More than 10,000 Congolese refugees live in the neat rows of mud-daub houses at Bwagiriza, outside the provincial capital Ruyigi, where Simon and her colleagues are based. It's been several years since the last verification, and UNHCR and the government refugee agency ONPRA say they need fresh data to understand better who the refugees are and how best to direct assistance.

Most of the refugees fled fighting and insecurity in the DRC, but family members may sometimes return there to visit or work, or have moved to Burundi's cities and towns. And of course children are born in the camp, as was evidenced by the number of pregnant women, women cradling infants, and toddlers taking in the performance.

The data-checking exercise in Bwagiriza includes the information campaign, family interviews and document renewals. And UNHCR staff hope it will serve as a model for subsequent verifications at the Kinama and Musasa refugee camps in Burundi where as many as 9,000 refugees live in the capital, Bujumbura, as well as throughout the East and Horn of Africa and Great Lakes region.
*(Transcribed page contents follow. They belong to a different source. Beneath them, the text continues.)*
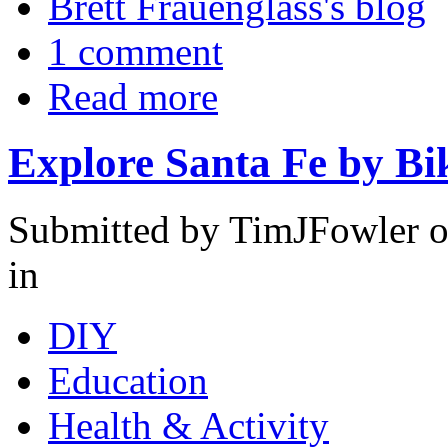
Brett Frauenglass's blog
1 comment
Read more
Explore Santa Fe by Bi
Submitted by TimJFowler 
in
DIY
Education
Health & Activity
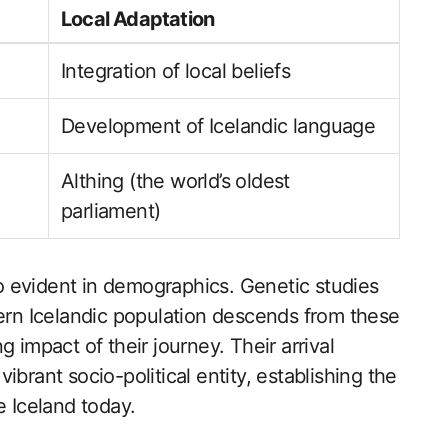
Local Adaptation
Integration of local beliefs
Development of Icelandic language
Althing (the world’s oldest
parliament)
lso evident in demographics. Genetic studies
dern Icelandic population descends from these
 impact of their journey. Their arrival
brant socio-political entity, establishing the
e Iceland today.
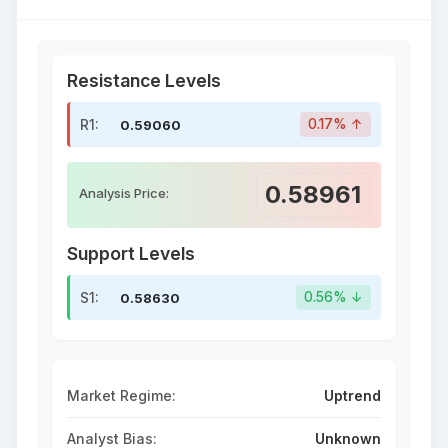
Resistance Levels
R1:
0.17% ↑
0.59060
0.58961
Analysis Price:
Support Levels
S1:
0.56% ↓
0.58630
Market Regime:
Uptrend
Analyst Bias:
Unknown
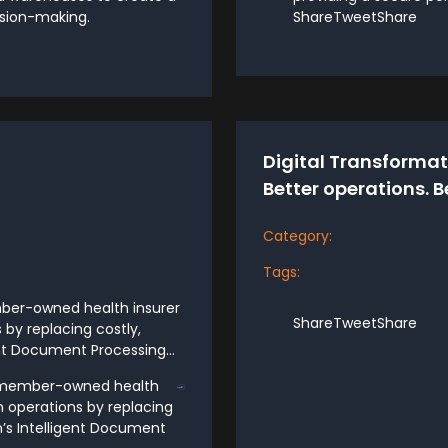
ision-making.
ShareTweetShare
Digital Transformati
Better operations. B
Category:
Tags:
mber-owned health insurer
ShareTweetShare
 by replacing costly,
nt Document Processing...
ng member-owned health
n operations by replacing
n’s Intelligent Document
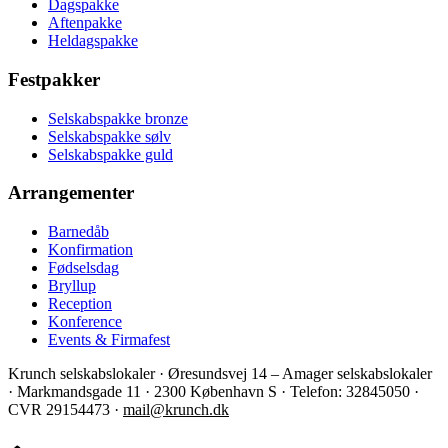
Dagspakke
Aftenpakke
Heldagspakke
Festpakker
Selskabspakke bronze
Selskabspakke sølv
Selskabspakke guld
Arrangementer
Barnedåb
Konfirmation
Fødselsdag
Bryllup
Reception
Konference
Events & Firmafest
Krunch selskabslokaler · Øresundsvej 14 – Amager selskabslokaler
· Markmandsgade 11 · 2300 København S · Telefon: 32845050 ·
CVR 29154473 ·
mail@krunch.dk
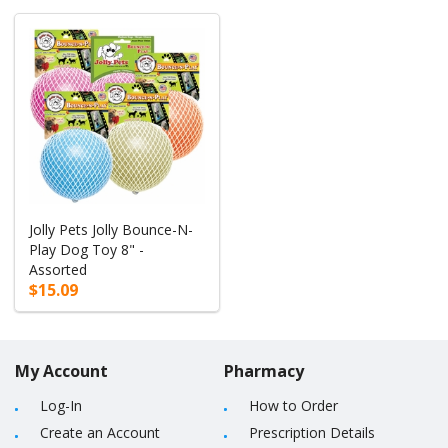
Jolly Pets Jolly Bounce-N-
Play Dog Toy 8" -
Assorted
$15.09
My Account
Pharmacy
Log-In
How to Order
Create an Account
Prescription Details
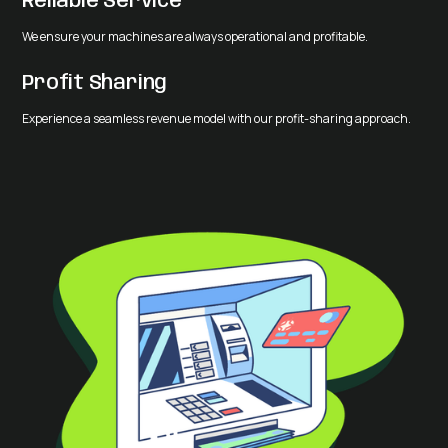
Reliable Service
We ensure your machines are always operational and profitable.
Profit Sharing
Experience a seamless revenue model with our profit-sharing approach.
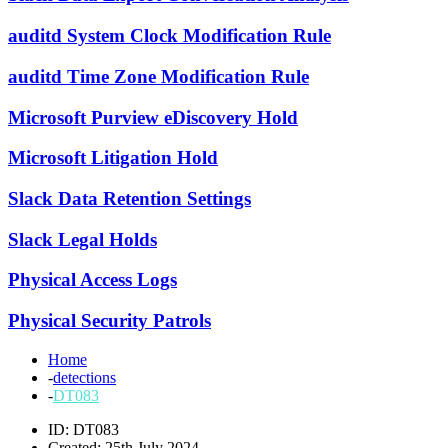
auditd System Clock Modification Rule
auditd Time Zone Modification Rule
Microsoft Purview eDiscovery Hold
Microsoft Litigation Hold
Slack Data Retention Settings
Slack Legal Holds
Physical Access Logs
Physical Security Patrols
Home
-
detections
-
DT083
ID: DT083
Created: 25th July 2024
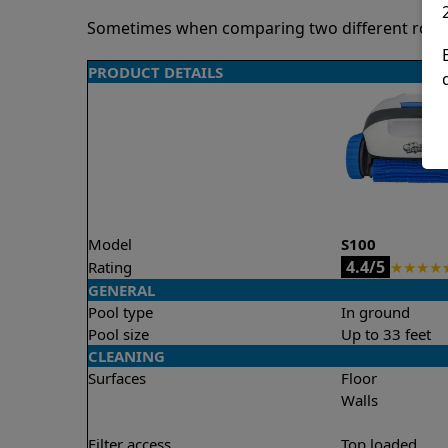
Sometimes when comparing two different robots 
PRODUCT DETAILS
Model
S100
4.4/5
Rating
★
★
★
★
GENERAL
Pool type
In ground
Pool size
Up to 33 feet
CLEANING
Surfaces
Floor
Walls
Filter access
Top loaded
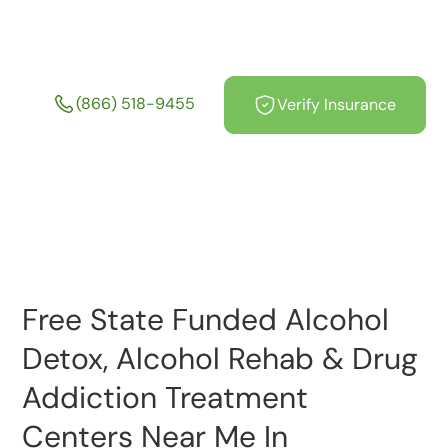
Centers Near Me In
Massachusetts
(866) 518-9455
Verify Insurance
Free State Funded Alcohol
Detox, Alcohol Rehab & Drug
Addiction Treatment
Centers Near Me In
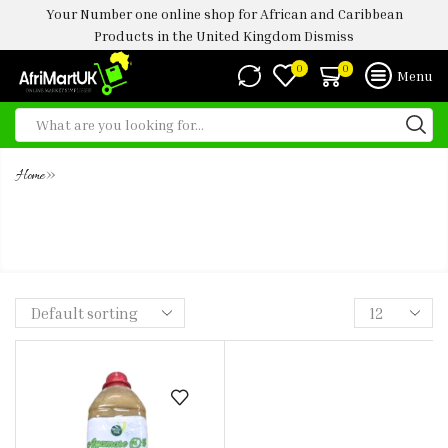
Your Number one online shop for African and Caribbean
Products in the United Kingdom
Dismiss
0
0
Menu
»
Home
AYAMASE - OFADA OIL 1 LTR (
BLEACHED )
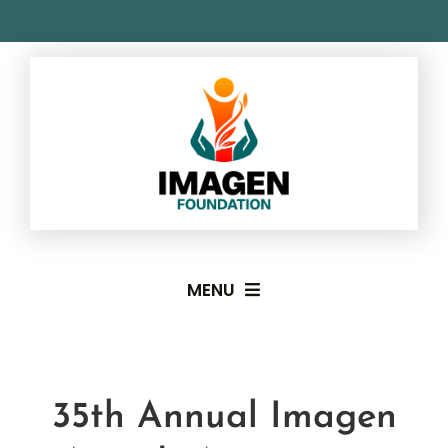
Skip
to
content
MENU
About
35th Annual Imagen
Imagen Awards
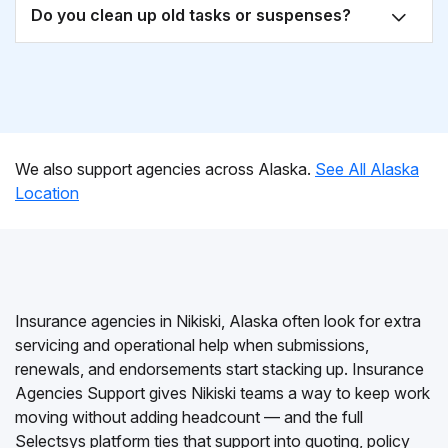
Do you clean up old tasks or suspenses?
We also support agencies across Alaska.
See All Alaska
Location
Insurance agencies in Nikiski, Alaska often look for extra
servicing and operational help when submissions,
renewals, and endorsements start stacking up. Insurance
Agencies Support gives Nikiski teams a way to keep work
moving without adding headcount — and the full
Selectsys platform ties that support into quoting, policy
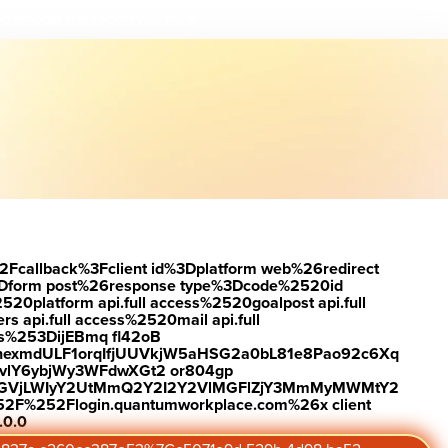
ownload the report
Visit #link
2Fcallback%3Fclient id%3Dplatform web%26redirect
Dform post%26response type%3Dcode%2520id
latform api.full access%2520goalpost api.full
s api.full access%2520mail api.full
es%253DijEBmq fl42oB
exmdULF1orqIfjUUVkjW5aHSG2a0bL81e8Pao92c6Xq
vlY6ybjWy3WFdwXGt2 or804gp
0ZGVjLWIyY2UtMmQ2Y2I2Y2VlMGFlZjY3MmMyMWMtY2
2F%252Flogin.quantumworkplace.com%26x client
.0.0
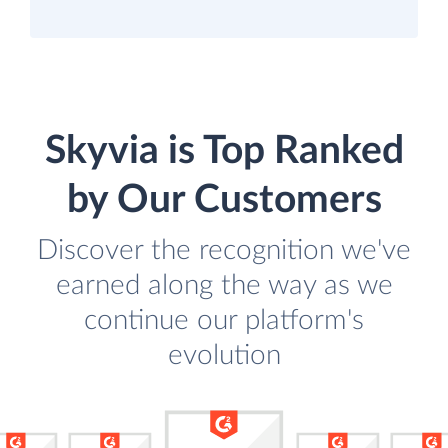
Skyvia is Top Ranked
by Our Customers
Discover the recognition we've
earned along the way as we
continue our platform's
evolution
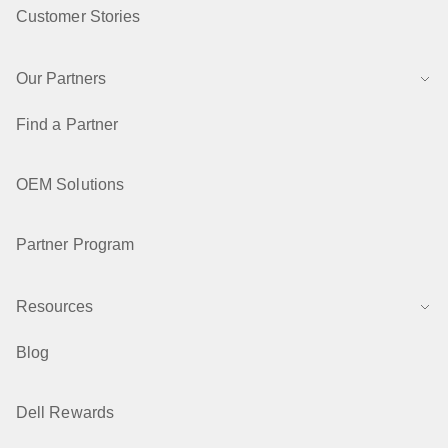
Customer Stories
Our Partners
Find a Partner
OEM Solutions
Partner Program
Resources
Blog
Dell Rewards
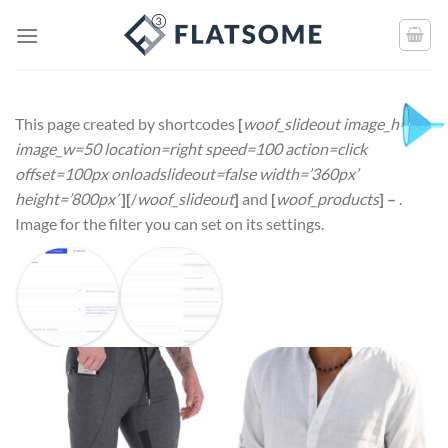
This page created by shortcodes
[
woof_slideout image_h=50
image_w=50 location=right speed=100 action=click
offset=100px onloadslideout=false width=’360px’
height=’800px’
][
/
woof_slideout
]
and
[
woof_products
] –
.
Image for the filter you can set on its settings.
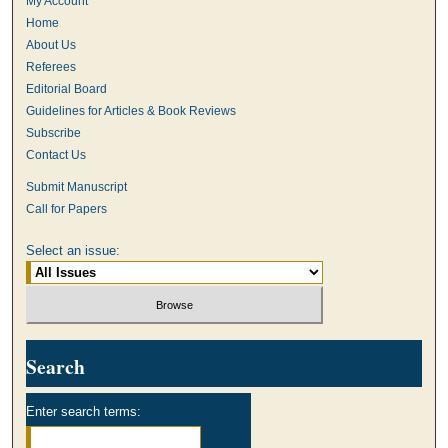
My Account
Home
About Us
Referees
Editorial Board
Guidelines for Articles & Book Reviews
Subscribe
Contact Us
Submit Manuscript
Call for Papers
Select an issue:
Search
Enter search terms:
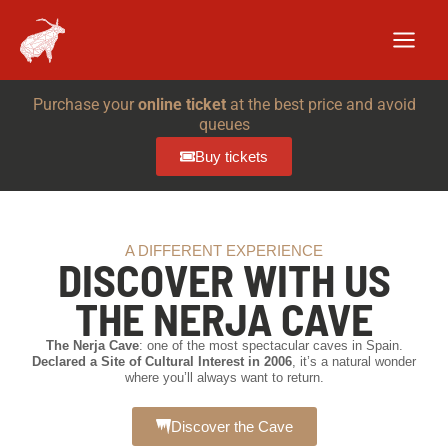
Skip
to
content
Purchase your
online ticket
at the best price and avoid
queues
Buy tickets
A DIFFERENT EXPERIENCE
DISCOVER WITH US
THE NERJA CAVE
The Nerja Cave
: one of the most spectacular caves in Spain.
Declared a Site of Cultural Interest in 2006
, it’s a natural wonder
where you’ll always want to return.
Discover the Cave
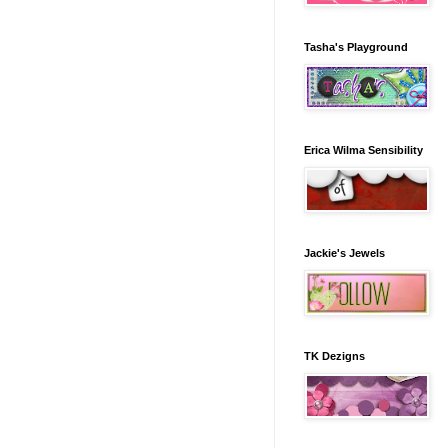
Tasha's Playground
Erica Wilma Sensibility
Jackie's Jewels
TK Dezigns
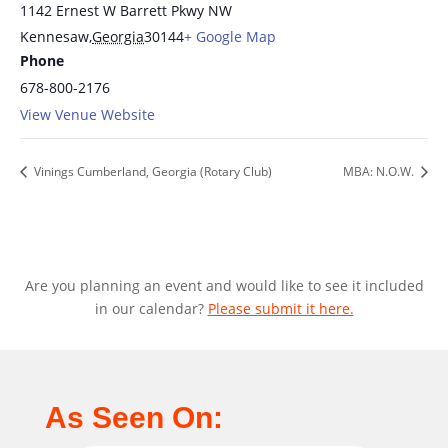
1142 Ernest W Barrett Pkwy NW
Kennesaw
,
Georgia
30144
+ Google Map
Phone
678-800-2176
View Venue Website
Vinings Cumberland, Georgia (Rotary Club)
MBA: N.O.W.
Are you planning an event and would like to see it included
in our calendar?
Please submit it here.
As Seen On:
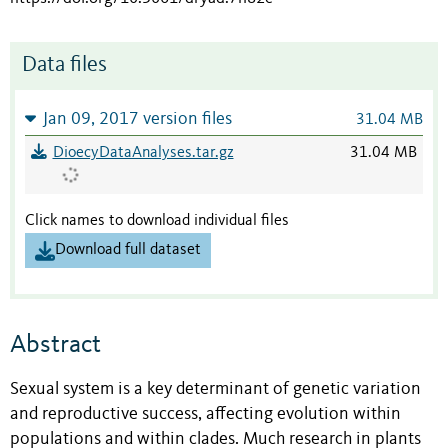
Data files
Jan 09, 2017 version files
31.04 MB
DioecyDataAnalyses.tar.gz
31.04 MB
Click names to download individual files
Download full dataset
Abstract
Sexual system is a key determinant of genetic variation
and reproductive success, affecting evolution within
populations and within clades. Much research in plants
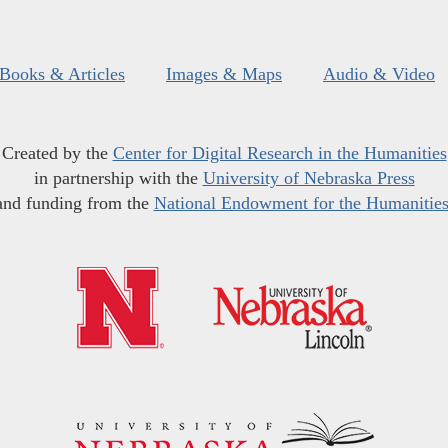
Books & Articles
Images & Maps
Audio & Video
Created by the
Center for Digital Research in the Humanities
in partnership with the
University of Nebraska Press
and funding from the
National Endowment for the Humanitie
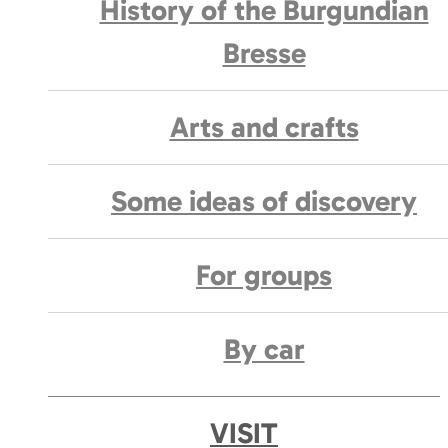
History of the Burgundian
Bresse
Arts and crafts
Some ideas of discovery
For groups
By car
VISIT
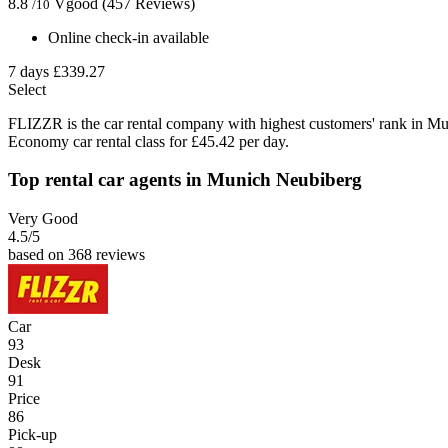
8.8
Vgood
(457 Reviews)
/10
Online check-in available
7 days
£339.27
Select
FLIZZR is the car rental company with highest customers' rank in Mu
Economy car rental class for £45.42 per day.
Top rental car agents in Munich Neubiberg
Very Good
4.5
/5
based on 368 reviews
Car
93
Desk
91
Price
86
Pick-up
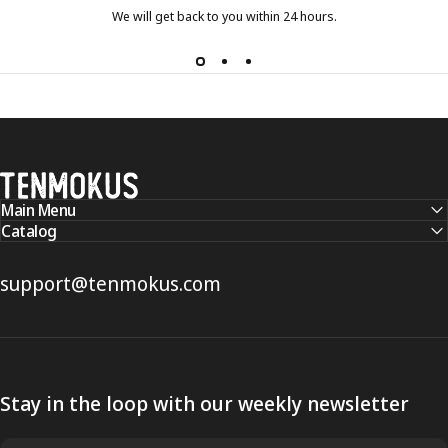
We will get back to you within 24 hours.
Tenmokus
Main Menu
Catalog
support@tenmokus.com
Stay in the loop with our weekly newsletter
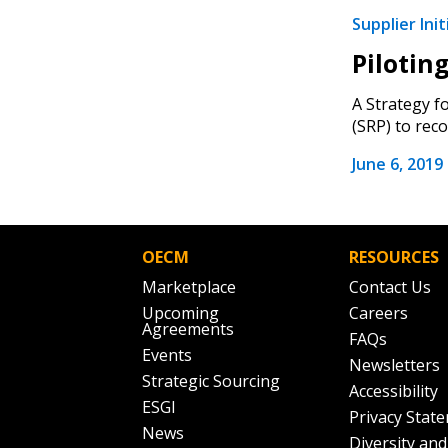
Supplier Init
Pilotin
A Strategy f
(SRP) to reco
June 6, 2019
OECM
RESOURCES
Marketplace
Contact Us
Upcoming
Careers
Agreements
FAQs
Events
Newsletters
Strategic Sourcing
Accessibility
ESGI
Privacy Stat
News
Diversity and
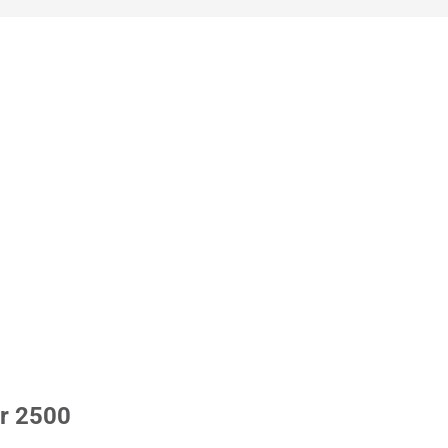
r 2500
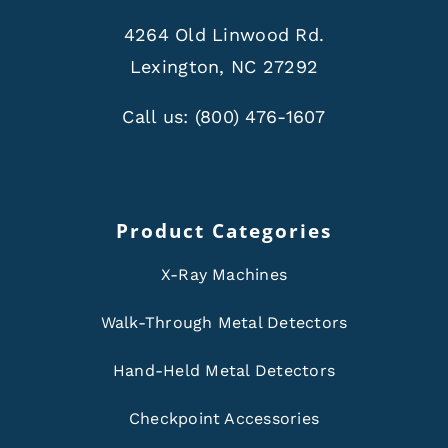
4264 Old Linwood Rd.
Lexington, NC 27292
Call us:
(800) 476-1607
Product Categories
X-Ray Machines
Walk-Through Metal Detectors
Hand-Held Metal Detectors
Checkpoint Accessories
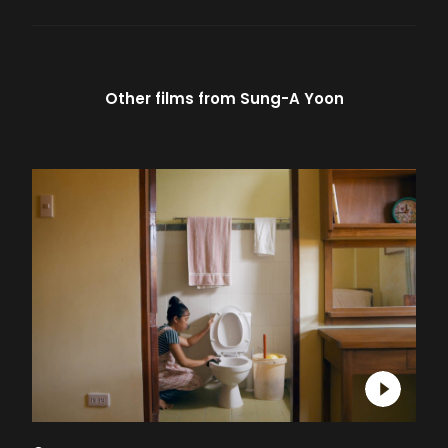
Other films from
Sung-A Yoon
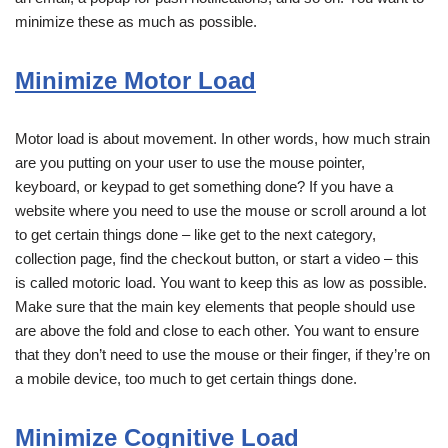
minimize these as much as possible.
Minimize Motor Load
Motor load is about movement. In other words, how much strain
are you putting on your user to use the mouse pointer,
keyboard, or keypad to get something done? If you have a
website where you need to use the mouse or scroll around a lot
to get certain things done – like get to the next category,
collection page, find the checkout button, or start a video – this
is called motoric load. You want to keep this as low as possible.
Make sure that the main key elements that people should use
are above the fold and close to each other. You want to ensure
that they don’t need to use the mouse or their finger, if they’re on
a mobile device, too much to get certain things done.
Minimize Cognitive Load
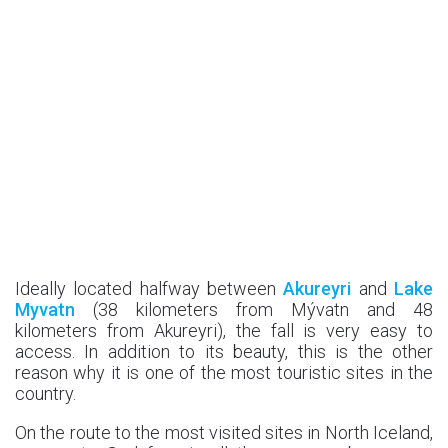
Ideally located halfway between
Akureyri
and
Lake
Myvatn
(38 kilometers from Mývatn and 48
kilometers from Akureyri), the fall is very easy to
access. In addition to its beauty, this is the other
reason why it is one of the most touristic sites in the
country.
On the route to the most visited sites in North Iceland,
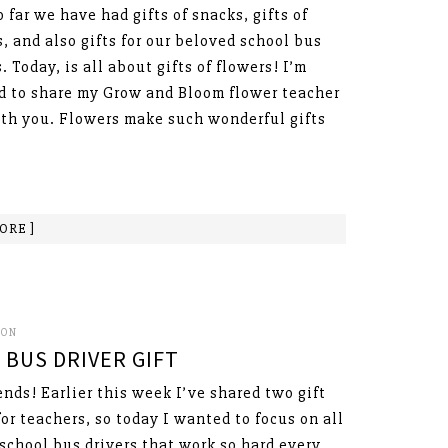
o far we have had gifts of snacks, gifts of
, and also gifts for our beloved school bus
. Today, is all about gifts of flowers! I’m
d to share my Grow and Bloom flower teacher
ith you. Flowers make such wonderful gifts
ORE ]
SON
BUS DRIVER GIFT
ends! Earlier this week I’ve shared two gift
for teachers, so today I wanted to focus on all
 school bus drivers that work so hard every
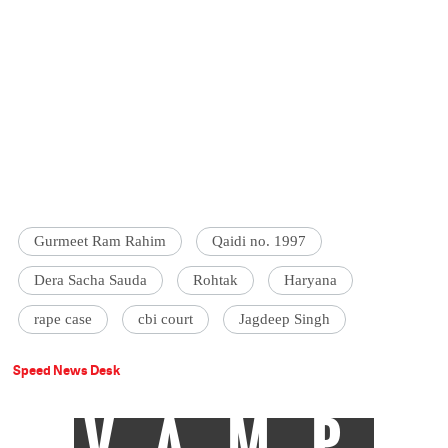
Gurmeet Ram Rahim
Qaidi no. 1997
Dera Sacha Sauda
Rohtak
Haryana
rape case
cbi court
Jagdeep Singh
Speed News Desk
VAMP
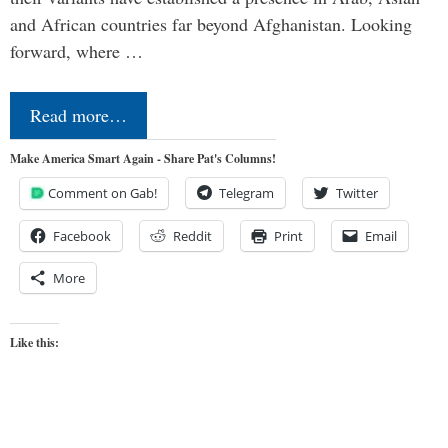
and African countries far beyond Afghanistan. Looking
forward, where …
Read more…
Make America Smart Again - Share Pat's Columns!
Comment on Gab!
Telegram
Twitter
Facebook
Reddit
Print
Email
More
Like this:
That's where the novelty of the attention-grabbing street theatre and a Congolese-style song by the New Vision group come in. "Dear friends, brothers and sisters," sang New Vision's Neema Yvette Bahaya in a rich voice. "You have to be verified in order to be positive . . . you have to come with your family and your documents." But the song and UNHCR's messages contain warnings, too that refugees who fail to attend the verification risk having their assistance cut off.

Among the hundreds of refugees who braved the hot sun to take in the performances was 18-year-old Kennedy Muhindo-Rosumba."The song was well written and delivered the information in an interesting way," he said. "It was effective how it mixed French and Kiswahili, since that's what we're used to in Congo."

A question-and-answer session followed, and it was clear some refugees were worried about relatives who are in hospital or jail. Simon assured that UNHCR is taking care of them and that they are exempt from attending the data-checking exercise. But she took a firmer stance on the many questions about children living, and perhaps attending school, away from the camp. "Your children are your responsibility," she told the refugees. "It's the role of the head of the family to bring the whole family for verification."

UNHCR expects the exercise to last approximately six weeks. And with the start-date fast approaching, staff are fine tuning their messages and the ways they deliver them, including through a proposed poster contest. In part by consulting with the refugees themselves, particularly refugee women, UNHCR staff members are aiming like the New Vision musicians to hit the right note.